Work item:
From the entries below, reproduce exactly the line containing "Cycle de conférences", the line containing "Maison d'analyse des processus sociaux (MAPS)", and every line in between, with nothing added.

- Opening Delimiter -

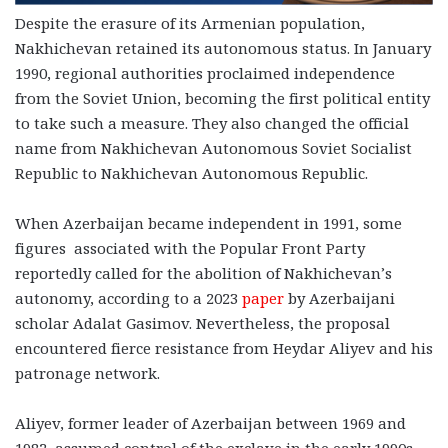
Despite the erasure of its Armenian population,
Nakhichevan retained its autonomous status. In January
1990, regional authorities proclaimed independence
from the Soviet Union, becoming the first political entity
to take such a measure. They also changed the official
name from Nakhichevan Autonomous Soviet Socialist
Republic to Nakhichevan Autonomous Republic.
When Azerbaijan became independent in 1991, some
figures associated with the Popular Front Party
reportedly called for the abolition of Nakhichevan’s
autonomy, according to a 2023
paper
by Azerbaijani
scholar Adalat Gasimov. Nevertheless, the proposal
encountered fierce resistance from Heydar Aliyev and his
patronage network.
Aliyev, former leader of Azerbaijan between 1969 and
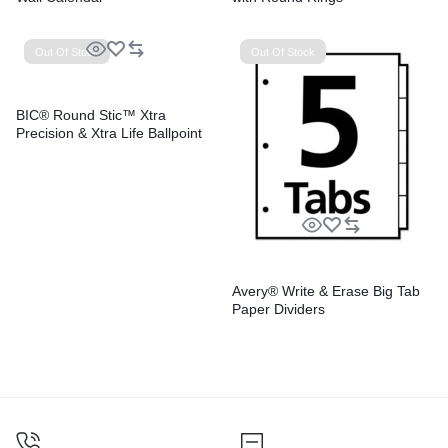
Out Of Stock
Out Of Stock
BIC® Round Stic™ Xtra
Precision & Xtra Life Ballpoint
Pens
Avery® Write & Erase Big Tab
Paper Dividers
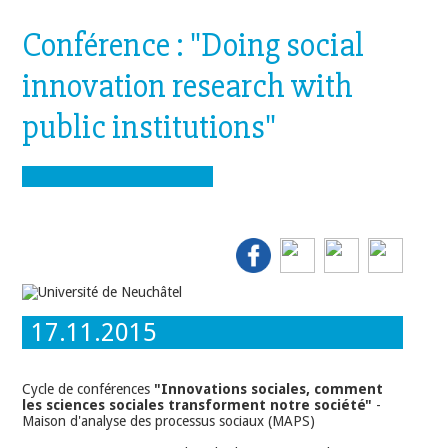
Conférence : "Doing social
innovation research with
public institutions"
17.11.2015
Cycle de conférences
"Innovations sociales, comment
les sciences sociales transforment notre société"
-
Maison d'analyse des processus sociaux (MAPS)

- Closing Delimiter -
- Opening Delimiter -

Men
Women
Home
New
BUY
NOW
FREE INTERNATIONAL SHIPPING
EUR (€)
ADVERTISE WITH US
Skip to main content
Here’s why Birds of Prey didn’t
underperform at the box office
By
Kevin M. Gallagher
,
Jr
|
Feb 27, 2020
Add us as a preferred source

- Closing Delimiter -

Task response:
Cycle de conférences
"Innovations sociales, comment
les sciences sociales transforment notre société"
-
Maison d'analyse des processus sociaux (MAPS)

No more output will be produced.